Das Timing-Problem dahinter ist kein Zufall — es ist ein Strukturproblem. Führungskräfte im Mittelstand tragen operative Verantwortung, führen Teams und stehen täglich zwischen Unternehmensstrategie und Tagesgeschäft. Wissenstransfer landet in dieser Konstellation regelmäßig auf der Liste der wichtigen, aber nicht dringenden Aufgaben — solange niemand ausfällt. Und wenn jemand ausfällt, ist die Zeit zu knapp für einen strukturierten Ansatz. Train-the-Trainer löst dieses Timing-Paradox nicht durch Dringlichkeitsappelle, sondern durch Vorlauf: Wer Wissen überträgt, bevor es kritisch wird, schafft Handlungsspielraum statt Feuerwehrbetrieb.
Warum interne Trainer skalieren — und externe Abhängigkeit teuer wird
Externe Trainer sind punktuell exzellent. Sie bringen Außenperspektive, methodische Erfahrung und einen Werkzeugkasten, den interne Mitarbeitende oft nicht haben. Das Problem ist die Transferlücke: Was im Workshop gelernt wird, bleibt in den Köpfen der Teilnehmenden — aber landet nicht im institutionellen Gedächtnis des Unternehmens. Wenn der Trainer wieder weg ist, gehört das Gelernte zu den Teilnehmern, nicht zur Organisation.
Interne Trainer kennen dagegen die konkreten Bedingungen: die Maschinen, die gewachsenen Arbeitsweisen, die Eigenheiten der Kundenbeziehungen, die ungeschriebenen Abkürzungen. Sie können aus echten Situationen des Betriebs erzählen — und sie sind morgen noch da, wenn Fragen auftauchen.
Drei strukturelle Vorteile interner Trainer gegenüber externen Anbietern:
- Skalierbarkeit: Ein gut ausgebildeter interner Trainer kann Jahr für Jahr neue Kolleginnen und Kollegen einarbeiten — ohne wiederkehrende externe Kosten.
- Kontinuität: Das Wissen bleibt im Unternehmen, auch wenn eine Schlüsselperson ausscheidet. Wer heute trainiert, wird morgen selbst zum Wissensträger, der wieder weitergibt.
- Glaubwürdigkeit: „Ich kenne diese Situation, ich war selbst darin" hat eine andere Wirkkraft als abstraktes Modellwissen. Interne Trainer haben dieselbe Praxiserfahrung wie die Lernenden — das verändert die Qualität des Lernens grundlegend.
Das 70-20-10-Modell — entwickelt von McCall, Lombardo und Eichinger am Center for Creative Leadership — benennt eine Verhältnisstruktur, die sich in betrieblichen Lernstudien konsistent repliziert hat: Rund 70 Prozent des beruflich wirksamen Lernens entsteht durch Erfahrung am Arbeitsplatz selbst, 20 Prozent durch Lernen von anderen — Beobachtung, Feedback, Vorbild —, und 10 Prozent durch formale Formate wie Seminare oder Workshops. Ein Train-the-Trainer-Programm adressiert genau diese 90 Prozent: Es macht das erfahrungsbasierte Lernen, das ohnehin stattfindet, strukturiert, reproduzierbar und steuerbar — statt es dem Zufall der informellen Einarbeitung zu überlassen.
Der entscheidende Unterschied zu unstrukturierten Einarbeitungen: Train-the-Trainer ist kein Mentoring-Arrangement, das sich zufällig ergibt. Es ist ein konzeptionell gesteuerter Prozess — mit klaren Stufen, definierten Rollen und messbaren Ergebnissen. Diese Unterscheidung ist nicht akademisch: Ohne Struktur bleibt internes Training von der Tageslaune der Beteiligten abhängig. Mit Struktur wird es planbar.

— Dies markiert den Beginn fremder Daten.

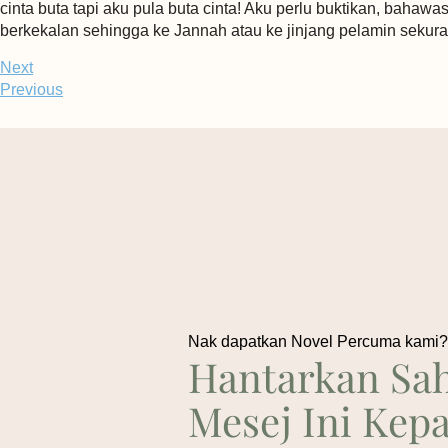
cinta buta tapi aku pula buta cinta! Aku perlu buktikan, bahaw
berkekalan sehingga ke Jannah atau ke jinjang pelamin sekura
Next
Previous
Nak dapatkan Novel Percuma kami
Hantarkan Sah
Mesej Ini Kep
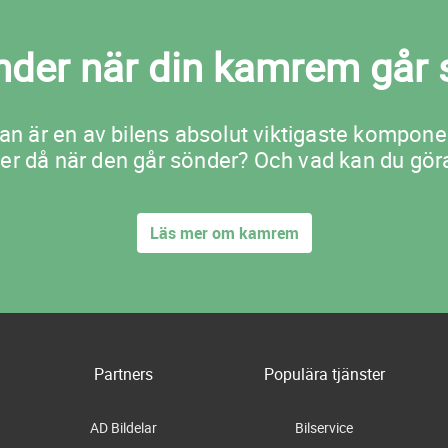
nder när din kamrem går 
n är en av bilens absolut viktigaste kompone
er då när den går sönder? Och vad kan du göra
Läs mer om kamrem
Partners
Populära tjänster
AD Bildelar
Bilservice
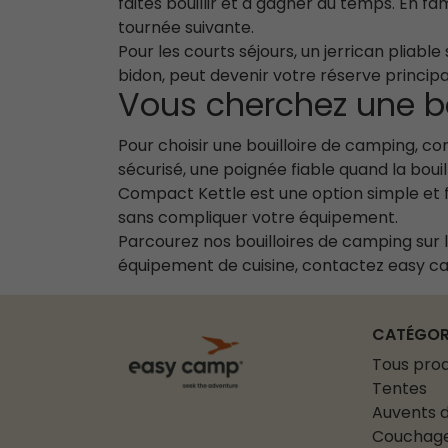
faites bouillir et à gagner du temps. En fam
tournée suivante.
Pour les courts séjours, un jerrican pliab
bidon, peut devenir votre réserve principal
Vous cherchez une bo
Pour choisir une bouilloire de camping, co
sécurisé, une poignée fiable quand la boui
Compact Kettle est une option simple et fa
sans compliquer votre équipement.
Parcourez nos bouilloires de camping sur la
équipement de cuisine, contactez easy camp
CATÉGOR
Tous prod
Tentes
Auvents d
Couchag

Das 4-Stufen-Konzept für Train-the-Trainer im Mittelstand
Ein funktionierendes Train-the-Trainer-Programm folgt einer klaren Architektur. Viele Mittelstandsunternehmen überspringen Stufen — und wundern sich dann, wenn interne Trainer nach wenigen Monaten überlastet sind oder die Trainingsqualität abfällt.

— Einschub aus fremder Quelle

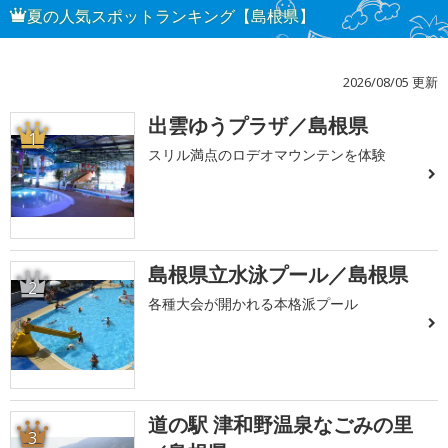
夏の人気スポットランキング【島根県】
2026/08/05 更新
出雲ゆうプラザ／島根県
1
スリル満点のロデオマウンテンを体験
島根県立水泳プール／島根県
2
各種大会が開かれる本格派プール
道の駅 津和野温泉なごみの里
3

Die vier Stufen im Überblick:
- Auswahl: Wer ist als interner Trainer geeignet? Fachkompetenz allein reicht nicht.
- Schulung: Wie werden interne Trainer befähigt, ihr Wissen strukturiert weiterzugeben?
- Begleitung: Wie werden interne Trainer in den ersten Monaten unterstützt und entlastet?
- Qualitätssicherung: Wie stellen Sie sicher, dass die Trainingsqualität konstant bleibt und sich weiterentwickelt?
Jede Stufe hat eigene Anforderungen, typische Fehler und messbare Erfolgsindikatoren. Die häufigste Fehlinvestition: Unternehmen stecken viel in Stufe 2 — die Schulung — und vernachlässigen Stufen 3 und 4 vollständig. Das Ergebnis: gut geschulte interne Trainer, die ohne Rückhalt arbeiten und nach einem Jahr ausgebrannt sind oder die Organisation verlassen haben.
Stufe 1 und 2 — Die richtigen Menschen auswählen und schulen
Die Auswahl interner Trainer ist die schwierigste Entscheidung im gesamten Konzept. Der häufigste Fehler: Man schickt den besten Fachexperten ins Training — weil er das meiste weiß. Das funktioniert selten. Fachkompetenz ist notwendig, aber nicht hinreichend.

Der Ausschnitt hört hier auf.